AMERICAN HUSTLE (2013)
Reviewed by Jerry Saravia
(Shared with 12 Years a Slave as my selection for Best Film of 2013)
I've often said that the best films are the ones dependent on the characters to motivate the narrative, to drive it rather than the narrative driving them. David O. Russell is a writer and director who knows this all too well. Though I've only been privy to Russell's early work up until "Three Kings," and have since been privy to one of his most stellar, humanistic works, "Silver Linings Playbook," I can say with complete assurance that "American Hustle" is an unforgettable, emotionally draining and downright dazzling masterpiece - a film that unfolds with crackling intensity and crackerjack storytelling not to mention supremely unsavory characters who dare us to like them and sympathize with them.
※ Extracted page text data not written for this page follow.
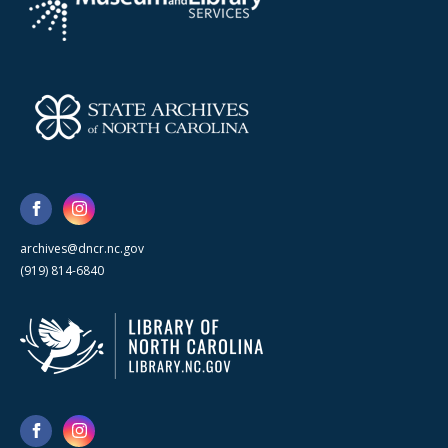
archives@dncr.nc.gov
(919) 814-6840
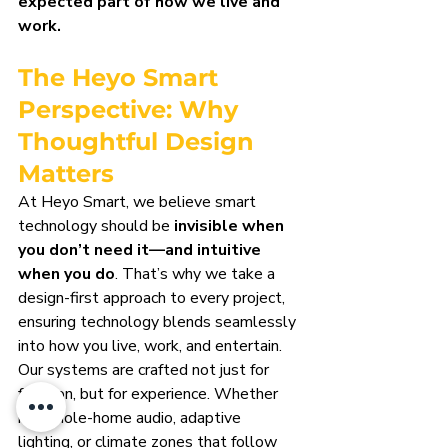
expected part of how we live and 
work.
The Heyo Smart 
Perspective: Why 
Thoughtful Design 
Matters
At Heyo Smart, we believe smart 
technology should be 
invisible when 
you don’t need it—and intuitive 
when you do
. That’s why we take a 
design-first approach to every project, 
ensuring technology blends seamlessly 
into how you live, work, and entertain.
Our systems are crafted not just for 
function, but for experience. Whether 
it’s whole-home audio, adaptive 
lighting, or climate zones that follow 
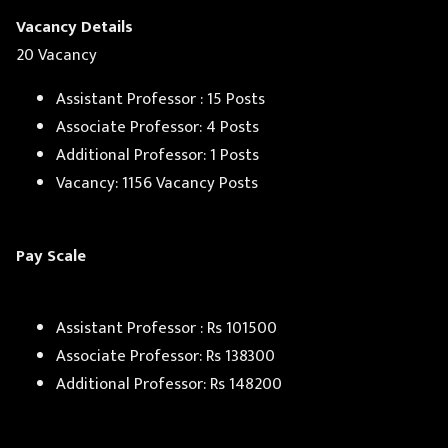
Vacancy Details
20 Vacancy
Assistant Professor : 15 Posts
Associate Professor: 4 Posts
Additional Professor: 1 Posts
Vacancy: 1156 Vacancy Posts
Pay Scale
Assistant Professor : Rs 101500
Associate Professor: Rs 138300
Additional Professor: Rs 148200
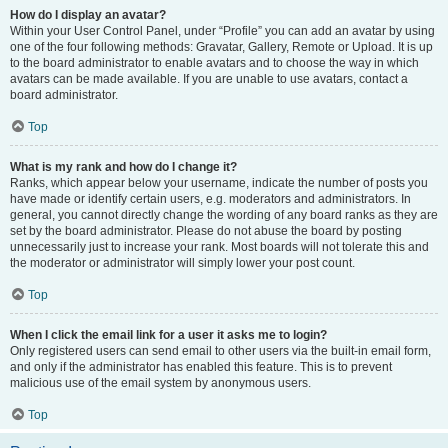
How do I display an avatar?
Within your User Control Panel, under “Profile” you can add an avatar by using
one of the four following methods: Gravatar, Gallery, Remote or Upload. It is up
to the board administrator to enable avatars and to choose the way in which
avatars can be made available. If you are unable to use avatars, contact a
board administrator.
Top
What is my rank and how do I change it?
Ranks, which appear below your username, indicate the number of posts you
have made or identify certain users, e.g. moderators and administrators. In
general, you cannot directly change the wording of any board ranks as they are
set by the board administrator. Please do not abuse the board by posting
unnecessarily just to increase your rank. Most boards will not tolerate this and
the moderator or administrator will simply lower your post count.
Top
When I click the email link for a user it asks me to login?
Only registered users can send email to other users via the built-in email form,
and only if the administrator has enabled this feature. This is to prevent
malicious use of the email system by anonymous users.
Top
Right at the start of the film, I knew I was in for a wild ride thru bad 1970's hair and sparkling, glitzy costumes. Christian Bale is Rosenfeld, a con-artist with a comb over who participates in nutty surveillance scenarios with a glib FBI agent, Richie DiMaso (Bradley Cooper with perm hair). DiMaso wants to make a name for himself, insists on inflating the FBI's budgetary concerns for wild setups that involve a fake Arab sheik (and a scam known as Abscam) and the boisterous, caring New Jersey mayor (Jeremy Renner, a major departure from his heroic roles) whom they convince to renovate Atlantic City. This involves some major persuasion from both the FBI and the mayor, which includes wiring two million dollars to a mobster, renting a luxury jet for an hour and using the whole floor of a ritzy hotel for illegal transactions. Hopefully the fake sheik, one of two, knows some Arabic too.
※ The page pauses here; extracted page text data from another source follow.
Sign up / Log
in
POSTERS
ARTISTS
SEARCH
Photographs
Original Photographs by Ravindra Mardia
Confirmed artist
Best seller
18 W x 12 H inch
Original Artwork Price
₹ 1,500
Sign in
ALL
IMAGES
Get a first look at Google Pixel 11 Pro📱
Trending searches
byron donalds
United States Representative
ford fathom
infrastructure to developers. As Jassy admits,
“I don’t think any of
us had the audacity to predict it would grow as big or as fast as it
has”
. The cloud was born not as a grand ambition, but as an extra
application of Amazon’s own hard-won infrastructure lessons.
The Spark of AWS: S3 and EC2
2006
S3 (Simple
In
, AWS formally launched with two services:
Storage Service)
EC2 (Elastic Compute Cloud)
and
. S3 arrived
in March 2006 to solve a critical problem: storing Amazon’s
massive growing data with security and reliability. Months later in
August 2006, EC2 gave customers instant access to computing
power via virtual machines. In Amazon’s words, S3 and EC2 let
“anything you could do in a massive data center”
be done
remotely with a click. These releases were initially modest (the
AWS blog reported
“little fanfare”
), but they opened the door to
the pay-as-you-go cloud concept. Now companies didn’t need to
Other members of this con within a con come into play. Amy Adams, in the most electrifying performance of her career, is Rosenfeld's mistress, Sydney, who adorns a fake British accent and immerses herself in the whole con game right from the start. She loves it, whether it is the mink coats, the flashy parties, persuading clients to fork over money, etc. Even after she is caught in these fraudulent scams and partakes in essentially scamming for the federal government, she still loves it - there is a thrill in the allure and the danger of it. Less enthused by all the hoopla is Rosenfeld's emotionally aching and nervously jittering and seemingly anti-social wife, Rosalyn (Jennifer Lawrence, a marvel of a performance from an actress whom I have the deepest admiration), who hates Sydney and hates her husband too.
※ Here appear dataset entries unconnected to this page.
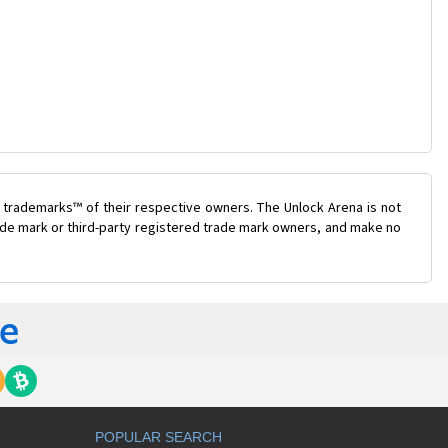
 trademarks™ of their respective owners. The Unlock Arena is not
trade mark or third-party registered trade mark owners, and make no
POPULAR SEARCH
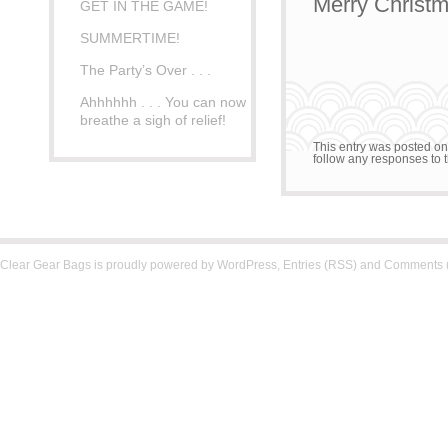
Merry Christm
GET IN THE GAME!
SUMMERTIME!
The Party’s Over . . .
Ahhhhhh . . . You can now
breathe a sigh of relief!
This entry was posted o
follow any responses to t
Clear Gear Bags is proudly powered by
WordPress
,
Entries (RSS)
and
Comments 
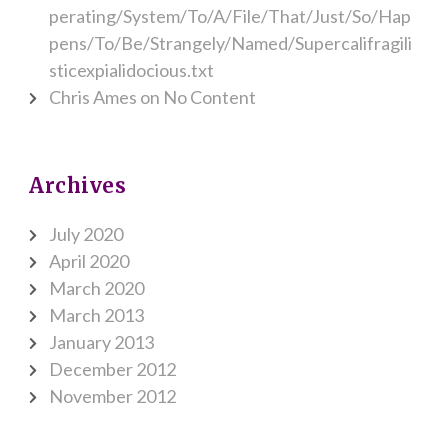
perating/System/To/A/File/That/Just/So/Hap
pens/To/Be/Strangely/Named/Supercalifragili
sticexpialidocious.txt
Chris Ames
on
No Content
Archives
July 2020
April 2020
March 2020
March 2013
January 2013
December 2012
November 2012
Some critics have compared this to Scorsese's "GoodFellas" but that is only fitfully on the surface - "American Hustle" is not as daring or as kinetic as any similar Scorsese tales of excess and hubris. What makes "American Hustle" far more tantalizing than Scorsese's films, however, is that director David O.Russell (and co-writer Eric Warren Singer) sympathizes with his characters and gives them emotional weight - this is one of the few recent American films where I felt like I was really listening to people who listen to each other. There is genuine heartbreak in each character, from Sydney's own manipulative games that barely conceal her love for Rosenfeld, to Richie DiMaso's hope for love and a romp in the hay with Sydney, to Rosenfeld's own heart problems and his desire to have custody of his son, to Rosalyn's wounded and pained life that is momentarily relieved when she listens to Paul McCartney's "Live and Let Die," to the New Jersey mayor with a big family who doesn't want to let anyone down, least of all the state of New Jersey.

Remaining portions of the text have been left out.